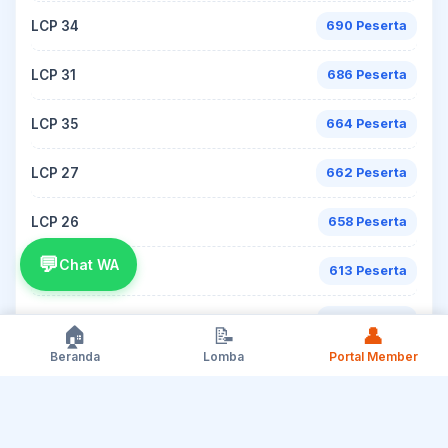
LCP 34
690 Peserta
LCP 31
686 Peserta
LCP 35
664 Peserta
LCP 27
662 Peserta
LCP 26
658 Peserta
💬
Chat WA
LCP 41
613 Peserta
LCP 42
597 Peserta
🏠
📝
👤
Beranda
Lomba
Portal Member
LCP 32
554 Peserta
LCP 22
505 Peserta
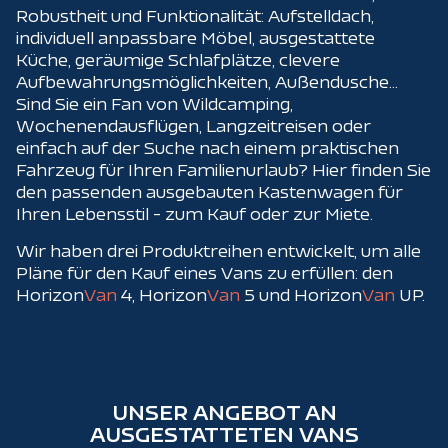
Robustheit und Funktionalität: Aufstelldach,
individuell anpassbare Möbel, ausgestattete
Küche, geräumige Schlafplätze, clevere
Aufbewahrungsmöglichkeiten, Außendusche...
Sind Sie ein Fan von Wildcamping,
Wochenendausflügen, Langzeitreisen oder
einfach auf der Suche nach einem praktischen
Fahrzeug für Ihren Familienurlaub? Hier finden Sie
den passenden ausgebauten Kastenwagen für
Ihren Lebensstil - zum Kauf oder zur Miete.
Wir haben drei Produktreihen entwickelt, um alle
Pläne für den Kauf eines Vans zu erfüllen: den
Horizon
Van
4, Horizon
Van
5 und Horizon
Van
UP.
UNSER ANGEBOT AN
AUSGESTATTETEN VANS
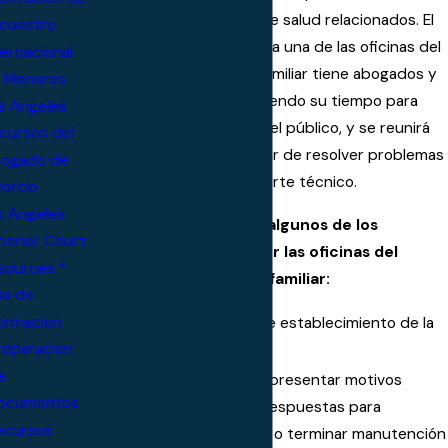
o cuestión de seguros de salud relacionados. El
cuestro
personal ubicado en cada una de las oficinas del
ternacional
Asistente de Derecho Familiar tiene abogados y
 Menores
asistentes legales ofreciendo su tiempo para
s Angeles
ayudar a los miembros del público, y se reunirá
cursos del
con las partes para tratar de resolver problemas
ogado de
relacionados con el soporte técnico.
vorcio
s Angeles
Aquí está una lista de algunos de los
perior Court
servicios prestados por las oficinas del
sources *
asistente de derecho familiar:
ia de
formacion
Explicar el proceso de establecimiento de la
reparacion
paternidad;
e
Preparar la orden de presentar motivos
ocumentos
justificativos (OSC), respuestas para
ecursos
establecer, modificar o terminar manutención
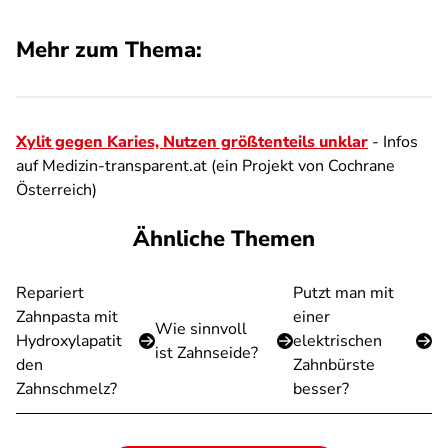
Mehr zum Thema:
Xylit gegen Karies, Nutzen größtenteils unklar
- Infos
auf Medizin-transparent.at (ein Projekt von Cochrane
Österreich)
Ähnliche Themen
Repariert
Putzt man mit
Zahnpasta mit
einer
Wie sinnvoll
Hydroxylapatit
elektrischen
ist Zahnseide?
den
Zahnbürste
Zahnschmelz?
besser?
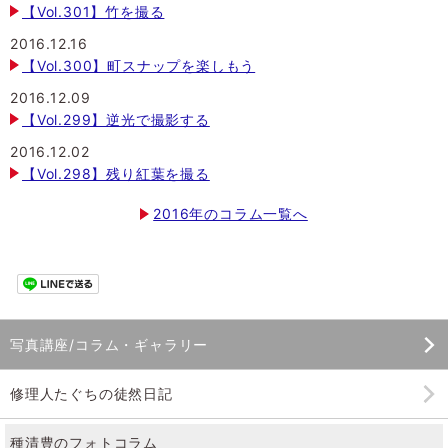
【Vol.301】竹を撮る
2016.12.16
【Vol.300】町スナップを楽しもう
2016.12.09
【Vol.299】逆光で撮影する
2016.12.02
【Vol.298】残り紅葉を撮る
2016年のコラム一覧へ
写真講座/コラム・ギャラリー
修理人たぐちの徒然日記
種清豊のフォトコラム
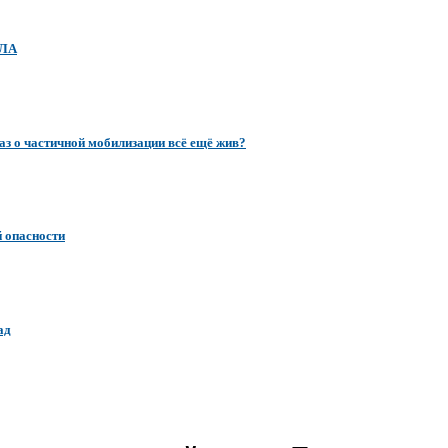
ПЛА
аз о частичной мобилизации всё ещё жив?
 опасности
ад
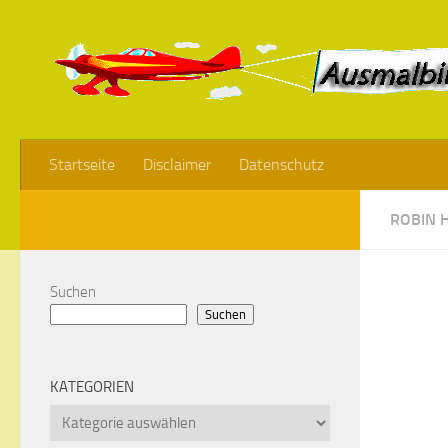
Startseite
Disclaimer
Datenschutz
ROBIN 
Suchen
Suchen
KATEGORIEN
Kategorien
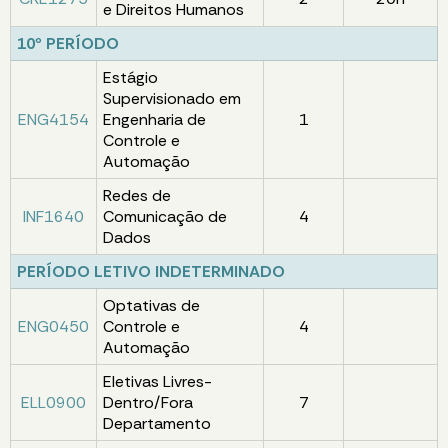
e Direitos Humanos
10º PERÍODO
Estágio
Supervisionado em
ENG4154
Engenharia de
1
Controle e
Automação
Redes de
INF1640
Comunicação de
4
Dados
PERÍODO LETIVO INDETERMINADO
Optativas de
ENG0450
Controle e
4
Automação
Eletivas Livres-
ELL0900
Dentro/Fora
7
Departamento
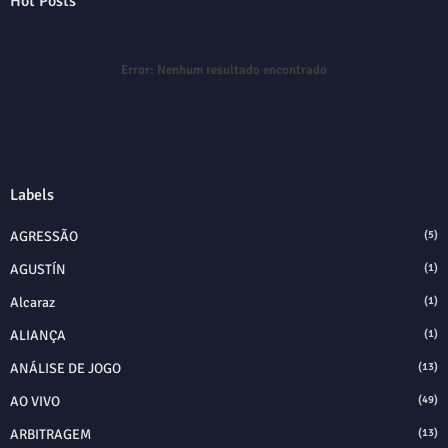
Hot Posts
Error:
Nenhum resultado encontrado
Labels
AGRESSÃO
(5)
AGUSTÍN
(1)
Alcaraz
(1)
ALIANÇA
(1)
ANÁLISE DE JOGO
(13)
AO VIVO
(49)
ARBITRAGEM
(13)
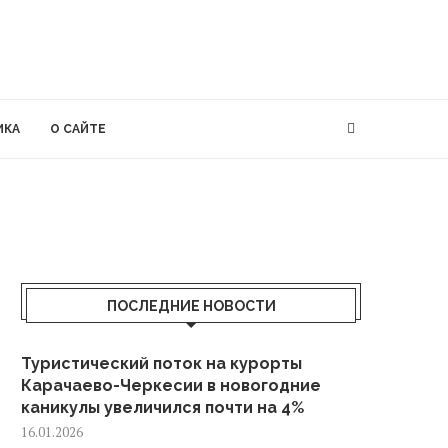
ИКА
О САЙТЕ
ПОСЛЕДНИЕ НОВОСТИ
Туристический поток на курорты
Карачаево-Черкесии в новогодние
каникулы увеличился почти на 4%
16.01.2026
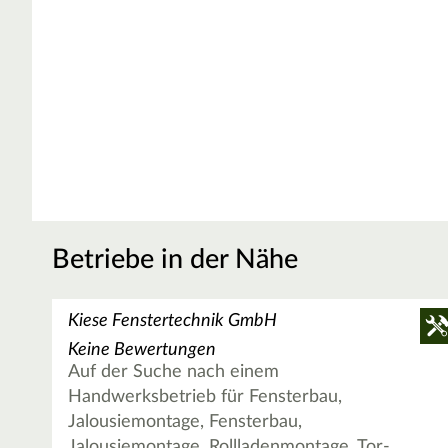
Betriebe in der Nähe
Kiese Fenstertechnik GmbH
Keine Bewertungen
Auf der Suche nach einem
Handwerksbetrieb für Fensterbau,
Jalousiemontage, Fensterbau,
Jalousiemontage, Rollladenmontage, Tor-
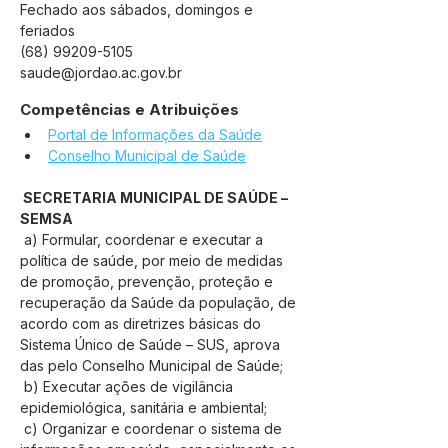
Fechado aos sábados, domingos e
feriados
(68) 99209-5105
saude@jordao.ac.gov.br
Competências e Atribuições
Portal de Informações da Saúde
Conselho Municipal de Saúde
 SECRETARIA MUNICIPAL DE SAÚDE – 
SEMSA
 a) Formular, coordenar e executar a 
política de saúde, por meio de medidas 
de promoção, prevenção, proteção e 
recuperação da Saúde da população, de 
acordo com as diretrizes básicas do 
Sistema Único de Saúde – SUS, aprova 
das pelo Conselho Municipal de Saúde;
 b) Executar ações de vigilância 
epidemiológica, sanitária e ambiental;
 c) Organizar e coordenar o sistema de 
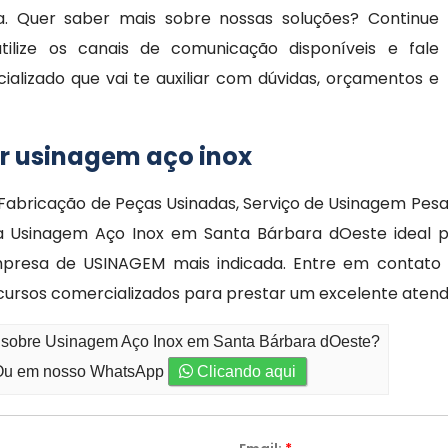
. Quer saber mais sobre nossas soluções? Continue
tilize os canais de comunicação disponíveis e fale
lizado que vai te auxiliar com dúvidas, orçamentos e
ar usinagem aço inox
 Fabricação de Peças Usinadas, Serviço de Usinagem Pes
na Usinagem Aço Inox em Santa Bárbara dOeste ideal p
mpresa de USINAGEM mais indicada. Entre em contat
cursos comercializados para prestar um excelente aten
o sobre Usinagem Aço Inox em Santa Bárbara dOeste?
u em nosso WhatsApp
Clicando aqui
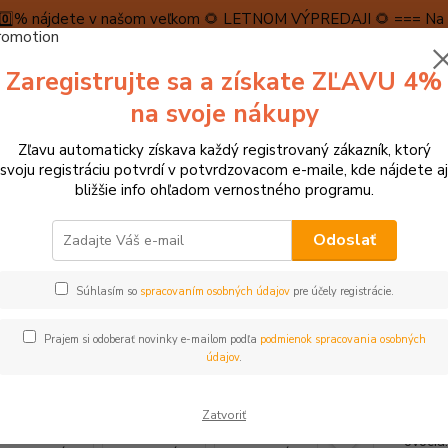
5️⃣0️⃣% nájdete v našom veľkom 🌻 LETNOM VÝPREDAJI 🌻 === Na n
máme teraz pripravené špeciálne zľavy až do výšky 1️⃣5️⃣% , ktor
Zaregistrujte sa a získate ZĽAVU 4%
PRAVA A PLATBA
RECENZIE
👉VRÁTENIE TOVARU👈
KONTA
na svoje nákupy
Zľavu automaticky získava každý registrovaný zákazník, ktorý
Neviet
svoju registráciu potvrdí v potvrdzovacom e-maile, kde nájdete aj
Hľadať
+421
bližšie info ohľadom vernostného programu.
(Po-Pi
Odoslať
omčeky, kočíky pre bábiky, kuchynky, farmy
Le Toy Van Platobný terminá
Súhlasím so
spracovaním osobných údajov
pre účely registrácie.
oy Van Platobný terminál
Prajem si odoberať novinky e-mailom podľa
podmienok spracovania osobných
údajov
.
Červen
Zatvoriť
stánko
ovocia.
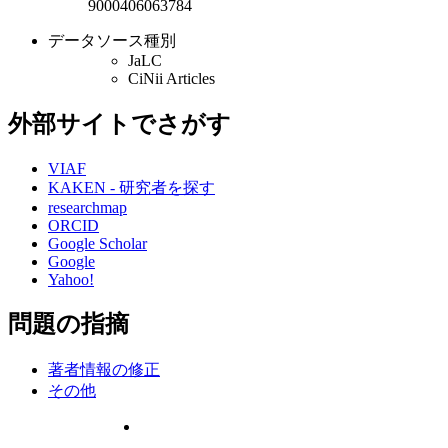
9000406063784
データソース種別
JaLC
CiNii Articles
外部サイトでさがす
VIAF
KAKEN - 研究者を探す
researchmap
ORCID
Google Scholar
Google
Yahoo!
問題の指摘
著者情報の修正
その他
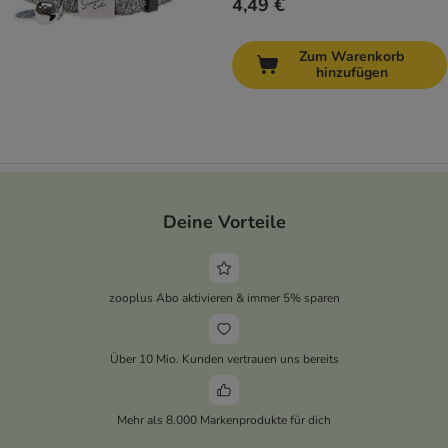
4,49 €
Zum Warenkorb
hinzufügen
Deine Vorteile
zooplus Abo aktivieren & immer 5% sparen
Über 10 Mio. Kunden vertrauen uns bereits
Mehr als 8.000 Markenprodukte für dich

TASK: Apart from the images, print all the material above exactly as given.

ANSWER:
LCP 34
690 Peserta
LCP 31
686 Peserta
LCP 35
664 Peserta
LCP 27
662 Peserta
LCP 26
658 Peserta
💬
Chat WA
LCP 41
613 Peserta
LCP 42
597 Peserta
🏠
📝
👤
Beranda
Lomba
Portal Member
LCP 32
554 Peserta
LCP 22
505 Peserta
Robustheit und Funktionalität: Aufstelldach,
individuell anpassbare Möbel, ausgestattete
Küche, geräumige Schlafplätze, clevere
Aufbewahrungsmöglichkeiten, Außendusche...
Sind Sie ein Fan von Wildcamping,
Wochenendausflügen, Langzeitreisen oder
einfach auf der Suche nach einem praktischen
Fahrzeug für Ihren Familienurlaub? Hier finden Sie
den passenden ausgebauten Kastenwagen für
Ihren Lebensstil - zum Kauf oder zur Miete.
Wir haben drei Produktreihen entwickelt, um alle
Pläne für den Kauf eines Vans zu erfüllen: den
Horizon
Van
4, Horizon
Van
5 und Horizon
Van
UP.
UNSER ANGEBOT AN
AUSGESTATTETEN VANS
o cuestión de seguros de salud relacionados. El
cuestro
personal ubicado en cada una de las oficinas del
ternacional
Asistente de Derecho Familiar tiene abogados y
 Menores
asistentes legales ofreciendo su tiempo para
s Angeles
ayudar a los miembros del público, y se reunirá
cursos del
con las partes para tratar de resolver problemas
ogado de
relacionados con el soporte técnico.
vorcio
s Angeles
Aquí está una lista de algunos de los
perior Court
servicios prestados por las oficinas del
sources *
asistente de derecho familiar:
ia de
formacion
Explicar el proceso de establecimiento de la
reparacion
paternidad;
e
Preparar la orden de presentar motivos
ocumentos
justificativos (OSC), respuestas para
ecursos
establecer, modificar o terminar manutención
Mehr zum Thema:
Xylit gegen Karies, Nutzen größtenteils unklar
- Infos
auf Medizin-transparent.at (ein Projekt von Cochrane
Österreich)
Ähnliche Themen
Repariert
Putzt man mit
Zahnpasta mit
einer
Wie sinnvoll
Hydroxylapatit
elektrischen
ist Zahnseide?
den
Zahnbürste
Zahnschmelz?
besser?
【Vol.301】竹を撮る
2016.12.16
【Vol.300】町スナップを楽しもう
2016.12.09
【Vol.299】逆光で撮影する
2016.12.02
【Vol.298】残り紅葉を撮る
2016年のコラム一覧へ
写真講座/コラム・ギャラリー
修理人たぐちの徒然日記
種清豊のフォトコラム
ПЛА
аз о частичной мобилизации всё ещё жив?
 опасности
ад
Startseite
Disclaimer
Datenschutz
ROBIN 
Suchen
Suchen
KATEGORIEN
Kategorien
e Direitos Humanos
10º PERÍODO
Estágio
Supervisionado em
ENG4154
Engenharia de
1
Controle e
Automação
Redes de
INF1640
Comunicação de
4
Dados
PERÍODO LETIVO INDETERMINADO
Optativas de
ENG0450
Controle e
4
Automação
Eletivas Livres-
ELL0900
Dentro/Fora
7
Departamento
Hot Posts
Error:
Nenhum resultado encontrado
Labels
AGRESSÃO
(5)
AGUSTÍN
(1)
Alcaraz
(1)
ALIANÇA
(1)
ANÁLISE DE JOGO
(13)
AO VIVO
(49)
ARBITRAGEM
(13)
ИКА
О САЙТЕ
ПОСЛЕДНИЕ НОВОСТИ
Туристический поток на курорты
Карачаево-Черкесии в новогодние
каникулы увеличился почти на 4%
16.01.2026
Betriebe in der Nähe
Kiese Fenstertechnik GmbH
Keine Bewertungen
Auf der Suche nach einem
Handwerksbetrieb für Fensterbau,
Jalousiemontage, Fensterbau,
Jalousiemontage, Rollladenmontage, Tor-
Fechado aos sábados, domingos e
feriados
(68) 99209-5105
saude@jordao.ac.gov.br
Competências e Atribuições
Portal de Informações da Saúde
Conselho Municipal de Saúde
 SECRETARIA MUNICIPAL DE SAÚDE – 
SEMSA
 a) Formular, coordenar e executar a 
política de saúde, por meio de medidas 
de promoção, prevenção, proteção e 
recuperação da Saúde da população, de 
acordo com as diretrizes básicas do 
Sistema Único de Saúde – SUS, aprova 
das pelo Conselho Municipal de Saúde;
 b) Executar ações de vigilância 
epidemiológica, sanitária e ambiental;
 c) Organizar e coordenar o sistema de 
. Quer saber mais sobre nossas soluções? Continue
tilize os canais de comunicação disponíveis e fale
lizado que vai te auxiliar com dúvidas, orçamentos e
ar usinagem aço inox
 Fabricação de Peças Usinadas, Serviço de Usinagem Pes
na Usinagem Aço Inox em Santa Bárbara dOeste ideal p
mpresa de USINAGEM mais indicada. Entre em contat
cursos comercializados para prestar um excelente aten
o sobre Usinagem Aço Inox em Santa Bárbara dOeste?
u em nosso WhatsApp
Clicando aqui
5️⃣0️⃣% nájdete v našom veľkom 🌻 LETNOM VÝPREDAJI 🌻 === Na n
máme teraz pripravené špeciálne zľavy až do výšky 1️⃣5️⃣% , ktor
Zaregistrujte sa a získate ZĽAVU 4%
PRAVA A PLATBA
RECENZIE
👉VRÁTENIE TOVARU👈
KONTA
na svoje nákupy
Zľavu automaticky získava každý registrovaný zákazník, ktorý
Neviet
svoju registráciu potvrdí v potvrdzovacom e-maile, kde nájdete aj
Hľadať
+421
bližšie info ohľadom vernostného programu.
(Po-Pi
Odoslať
omčeky, kočíky pre bábiky, kuchynky, farmy
Le Toy Van Platobný terminá
Súhlasím so
spracovaním osobných údajov
pre účely registrácie.
oy Van Platobný terminál
Prajem si odoberať novinky e-mailom podľa
podmienok spracovania osobných
údajov
.
Červen
Zatvoriť
stánko
ovocia.
9000406063784
データソース種別
JaLC
CiNii Articles
外部サイトでさがす
VIAF
KAKEN - 研究者を探す
researchmap
ORCID
Google Scholar
Google
Yahoo!
問題の指摘
著者情報の修正
その他
4,49 €
Zum Warenkorb
hinzufügen
Deine Vorteile
zooplus Abo aktivieren & immer 5% sparen
Über 10 Mio. Kunden vertrauen uns bereits
Mehr als 8.000 Markenprodukte für dich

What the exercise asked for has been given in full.